#### Input data ####
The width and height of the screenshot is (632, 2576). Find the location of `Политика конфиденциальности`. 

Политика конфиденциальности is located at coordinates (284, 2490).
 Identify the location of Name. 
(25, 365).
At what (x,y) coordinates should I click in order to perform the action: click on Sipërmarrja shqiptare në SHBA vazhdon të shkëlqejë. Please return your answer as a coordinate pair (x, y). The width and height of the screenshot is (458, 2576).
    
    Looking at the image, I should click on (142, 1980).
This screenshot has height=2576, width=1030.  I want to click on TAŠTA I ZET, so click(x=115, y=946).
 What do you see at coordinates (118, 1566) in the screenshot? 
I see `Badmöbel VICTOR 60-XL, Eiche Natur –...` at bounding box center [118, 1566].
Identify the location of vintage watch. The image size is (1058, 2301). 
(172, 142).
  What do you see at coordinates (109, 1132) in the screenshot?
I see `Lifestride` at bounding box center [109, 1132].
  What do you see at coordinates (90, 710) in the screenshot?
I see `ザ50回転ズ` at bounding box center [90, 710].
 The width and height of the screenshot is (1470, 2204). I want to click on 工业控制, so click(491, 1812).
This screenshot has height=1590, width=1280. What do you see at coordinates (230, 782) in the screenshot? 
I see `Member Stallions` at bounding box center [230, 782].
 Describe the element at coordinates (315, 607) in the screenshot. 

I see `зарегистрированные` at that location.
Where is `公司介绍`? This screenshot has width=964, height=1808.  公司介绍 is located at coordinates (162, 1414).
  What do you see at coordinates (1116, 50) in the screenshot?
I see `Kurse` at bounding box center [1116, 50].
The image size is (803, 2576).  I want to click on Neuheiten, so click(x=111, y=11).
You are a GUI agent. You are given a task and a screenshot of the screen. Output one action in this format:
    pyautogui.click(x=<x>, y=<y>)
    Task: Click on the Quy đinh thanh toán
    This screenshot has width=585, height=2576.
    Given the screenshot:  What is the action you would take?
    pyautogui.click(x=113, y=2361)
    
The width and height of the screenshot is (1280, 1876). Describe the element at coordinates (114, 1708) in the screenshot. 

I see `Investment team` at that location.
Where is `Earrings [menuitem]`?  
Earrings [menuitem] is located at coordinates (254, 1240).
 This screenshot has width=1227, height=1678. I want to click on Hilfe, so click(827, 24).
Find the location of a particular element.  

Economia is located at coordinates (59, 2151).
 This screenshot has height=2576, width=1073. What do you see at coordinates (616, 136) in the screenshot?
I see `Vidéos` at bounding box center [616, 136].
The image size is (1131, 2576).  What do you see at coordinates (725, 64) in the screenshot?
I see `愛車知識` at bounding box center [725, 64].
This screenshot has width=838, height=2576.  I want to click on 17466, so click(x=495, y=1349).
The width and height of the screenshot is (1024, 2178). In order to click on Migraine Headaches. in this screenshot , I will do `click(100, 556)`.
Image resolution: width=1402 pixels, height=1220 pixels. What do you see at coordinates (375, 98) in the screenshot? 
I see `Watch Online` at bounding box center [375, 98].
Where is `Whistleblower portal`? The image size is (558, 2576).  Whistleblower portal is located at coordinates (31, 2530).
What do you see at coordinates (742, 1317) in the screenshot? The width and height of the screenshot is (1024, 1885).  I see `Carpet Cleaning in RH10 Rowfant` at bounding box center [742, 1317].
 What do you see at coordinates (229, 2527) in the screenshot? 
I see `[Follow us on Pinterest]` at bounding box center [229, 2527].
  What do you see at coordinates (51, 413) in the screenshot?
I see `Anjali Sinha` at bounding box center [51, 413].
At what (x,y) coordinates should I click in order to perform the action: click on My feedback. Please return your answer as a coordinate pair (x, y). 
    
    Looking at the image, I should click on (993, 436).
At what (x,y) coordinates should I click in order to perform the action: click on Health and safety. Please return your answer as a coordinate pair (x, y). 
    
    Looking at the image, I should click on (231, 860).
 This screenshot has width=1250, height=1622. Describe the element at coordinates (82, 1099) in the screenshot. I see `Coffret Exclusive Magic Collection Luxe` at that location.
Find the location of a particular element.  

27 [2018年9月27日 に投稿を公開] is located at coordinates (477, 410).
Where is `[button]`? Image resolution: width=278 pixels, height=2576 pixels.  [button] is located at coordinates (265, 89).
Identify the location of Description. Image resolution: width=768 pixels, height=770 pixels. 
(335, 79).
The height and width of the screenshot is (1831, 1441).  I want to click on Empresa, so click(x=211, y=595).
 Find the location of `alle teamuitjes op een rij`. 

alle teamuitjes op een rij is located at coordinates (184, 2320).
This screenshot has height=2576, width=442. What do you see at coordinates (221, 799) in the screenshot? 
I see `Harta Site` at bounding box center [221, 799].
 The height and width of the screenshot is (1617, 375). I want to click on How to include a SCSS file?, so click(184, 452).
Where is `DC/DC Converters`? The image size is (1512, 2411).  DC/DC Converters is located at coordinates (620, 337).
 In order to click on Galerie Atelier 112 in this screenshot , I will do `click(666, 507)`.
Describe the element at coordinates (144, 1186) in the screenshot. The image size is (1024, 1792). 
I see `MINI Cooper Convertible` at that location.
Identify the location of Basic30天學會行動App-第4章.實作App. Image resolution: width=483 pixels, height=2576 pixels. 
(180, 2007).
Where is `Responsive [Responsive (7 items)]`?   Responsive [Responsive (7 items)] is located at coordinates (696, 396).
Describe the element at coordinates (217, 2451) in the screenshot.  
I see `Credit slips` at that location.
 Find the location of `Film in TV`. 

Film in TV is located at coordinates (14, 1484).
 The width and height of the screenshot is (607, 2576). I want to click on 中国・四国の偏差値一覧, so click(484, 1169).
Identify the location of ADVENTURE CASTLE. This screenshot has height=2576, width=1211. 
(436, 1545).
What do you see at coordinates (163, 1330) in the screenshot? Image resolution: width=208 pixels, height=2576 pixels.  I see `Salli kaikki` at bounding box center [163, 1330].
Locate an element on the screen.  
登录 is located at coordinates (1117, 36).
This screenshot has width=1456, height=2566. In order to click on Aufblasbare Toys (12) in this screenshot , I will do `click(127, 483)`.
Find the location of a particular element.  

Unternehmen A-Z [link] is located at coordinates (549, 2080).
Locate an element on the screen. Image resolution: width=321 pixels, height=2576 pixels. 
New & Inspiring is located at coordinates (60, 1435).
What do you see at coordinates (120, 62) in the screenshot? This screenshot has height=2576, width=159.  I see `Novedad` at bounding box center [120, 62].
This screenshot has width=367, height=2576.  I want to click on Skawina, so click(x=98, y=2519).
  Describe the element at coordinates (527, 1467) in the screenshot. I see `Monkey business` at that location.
####
Task directions
All entries shown above should be printed again exactly.

Task answer
The width and height of the screenshot is (632, 2576). Find the location of `Политика конфиденциальности`. 

Политика конфиденциальности is located at coordinates (284, 2490).
 Identify the location of Name. 
(25, 365).
At what (x,y) coordinates should I click in order to perform the action: click on Sipërmarrja shqiptare në SHBA vazhdon të shkëlqejë. Please return your answer as a coordinate pair (x, y). The width and height of the screenshot is (458, 2576).
    
    Looking at the image, I should click on (142, 1980).
This screenshot has height=2576, width=1030.  I want to click on TAŠTA I ZET, so click(x=115, y=946).
 What do you see at coordinates (118, 1566) in the screenshot? 
I see `Badmöbel VICTOR 60-XL, Eiche Natur –...` at bounding box center [118, 1566].
Identify the location of vintage watch. The image size is (1058, 2301). 
(172, 142).
  What do you see at coordinates (109, 1132) in the screenshot?
I see `Lifestride` at bounding box center [109, 1132].
  What do you see at coordinates (90, 710) in the screenshot?
I see `ザ50回転ズ` at bounding box center [90, 710].
 The width and height of the screenshot is (1470, 2204). I want to click on 工业控制, so click(491, 1812).
This screenshot has height=1590, width=1280. What do you see at coordinates (230, 782) in the screenshot? 
I see `Member Stallions` at bounding box center [230, 782].
 Describe the element at coordinates (315, 607) in the screenshot. 

I see `зарегистрированные` at that location.
Where is `公司介绍`? This screenshot has width=964, height=1808.  公司介绍 is located at coordinates (162, 1414).
  What do you see at coordinates (1116, 50) in the screenshot?
I see `Kurse` at bounding box center [1116, 50].
The image size is (803, 2576).  I want to click on Neuheiten, so click(x=111, y=11).
You are a GUI agent. You are given a task and a screenshot of the screen. Output one action in this format:
    pyautogui.click(x=<x>, y=<y>)
    Task: Click on the Quy đinh thanh toán
    This screenshot has width=585, height=2576.
    Given the screenshot:  What is the action you would take?
    pyautogui.click(x=113, y=2361)
    
The width and height of the screenshot is (1280, 1876). Describe the element at coordinates (114, 1708) in the screenshot. 

I see `Investment team` at that location.
Where is `Earrings [menuitem]`?  
Earrings [menuitem] is located at coordinates (254, 1240).
 This screenshot has width=1227, height=1678. I want to click on Hilfe, so click(827, 24).
Find the location of a particular element.  

Economia is located at coordinates (59, 2151).
 This screenshot has height=2576, width=1073. What do you see at coordinates (616, 136) in the screenshot?
I see `Vidéos` at bounding box center [616, 136].
The image size is (1131, 2576).  What do you see at coordinates (725, 64) in the screenshot?
I see `愛車知識` at bounding box center [725, 64].
This screenshot has width=838, height=2576.  I want to click on 17466, so click(x=495, y=1349).
The width and height of the screenshot is (1024, 2178). In order to click on Migraine Headaches. in this screenshot , I will do `click(100, 556)`.
Image resolution: width=1402 pixels, height=1220 pixels. What do you see at coordinates (375, 98) in the screenshot? 
I see `Watch Online` at bounding box center [375, 98].
Where is `Whistleblower portal`? The image size is (558, 2576).  Whistleblower portal is located at coordinates (31, 2530).
What do you see at coordinates (742, 1317) in the screenshot? The width and height of the screenshot is (1024, 1885).  I see `Carpet Cleaning in RH10 Rowfant` at bounding box center [742, 1317].
 What do you see at coordinates (229, 2527) in the screenshot? 
I see `[Follow us on Pinterest]` at bounding box center [229, 2527].
  What do you see at coordinates (51, 413) in the screenshot?
I see `Anjali Sinha` at bounding box center [51, 413].
At what (x,y) coordinates should I click in order to perform the action: click on My feedback. Please return your answer as a coordinate pair (x, y). 
    
    Looking at the image, I should click on (993, 436).
At what (x,y) coordinates should I click in order to perform the action: click on Health and safety. Please return your answer as a coordinate pair (x, y). 
    
    Looking at the image, I should click on (231, 860).
 This screenshot has width=1250, height=1622. Describe the element at coordinates (82, 1099) in the screenshot. I see `Coffret Exclusive Magic Collection Luxe` at that location.
Find the location of a particular element.  

27 [2018年9月27日 に投稿を公開] is located at coordinates (477, 410).
Where is `[button]`? Image resolution: width=278 pixels, height=2576 pixels.  [button] is located at coordinates (265, 89).
Identify the location of Description. Image resolution: width=768 pixels, height=770 pixels. 
(335, 79).
The height and width of the screenshot is (1831, 1441).  I want to click on Empresa, so click(x=211, y=595).
 Find the location of `alle teamuitjes op een rij`. 

alle teamuitjes op een rij is located at coordinates (184, 2320).
This screenshot has height=2576, width=442. What do you see at coordinates (221, 799) in the screenshot? 
I see `Harta Site` at bounding box center [221, 799].
 The height and width of the screenshot is (1617, 375). I want to click on How to include a SCSS file?, so click(184, 452).
Where is `DC/DC Converters`? The image size is (1512, 2411).  DC/DC Converters is located at coordinates (620, 337).
 In order to click on Galerie Atelier 112 in this screenshot , I will do `click(666, 507)`.
Describe the element at coordinates (144, 1186) in the screenshot. The image size is (1024, 1792). 
I see `MINI Cooper Convertible` at that location.
Identify the location of Basic30天學會行動App-第4章.實作App. Image resolution: width=483 pixels, height=2576 pixels. 
(180, 2007).
Where is `Responsive [Responsive (7 items)]`?   Responsive [Responsive (7 items)] is located at coordinates (696, 396).
Describe the element at coordinates (217, 2451) in the screenshot.  
I see `Credit slips` at that location.
 Find the location of `Film in TV`. 

Film in TV is located at coordinates (14, 1484).
 The width and height of the screenshot is (607, 2576). I want to click on 中国・四国の偏差値一覧, so click(484, 1169).
Identify the location of ADVENTURE CASTLE. This screenshot has height=2576, width=1211. 
(436, 1545).
What do you see at coordinates (163, 1330) in the screenshot? Image resolution: width=208 pixels, height=2576 pixels.  I see `Salli kaikki` at bounding box center [163, 1330].
Locate an element on the screen.  
登录 is located at coordinates (1117, 36).
This screenshot has width=1456, height=2566. In order to click on Aufblasbare Toys (12) in this screenshot , I will do `click(127, 483)`.
Find the location of a particular element.  

Unternehmen A-Z [link] is located at coordinates (549, 2080).
Locate an element on the screen. Image resolution: width=321 pixels, height=2576 pixels. 
New & Inspiring is located at coordinates (60, 1435).
What do you see at coordinates (120, 62) in the screenshot? This screenshot has height=2576, width=159.  I see `Novedad` at bounding box center [120, 62].
This screenshot has width=367, height=2576.  I want to click on Skawina, so click(x=98, y=2519).
  Describe the element at coordinates (527, 1467) in the screenshot. I see `Monkey business` at that location.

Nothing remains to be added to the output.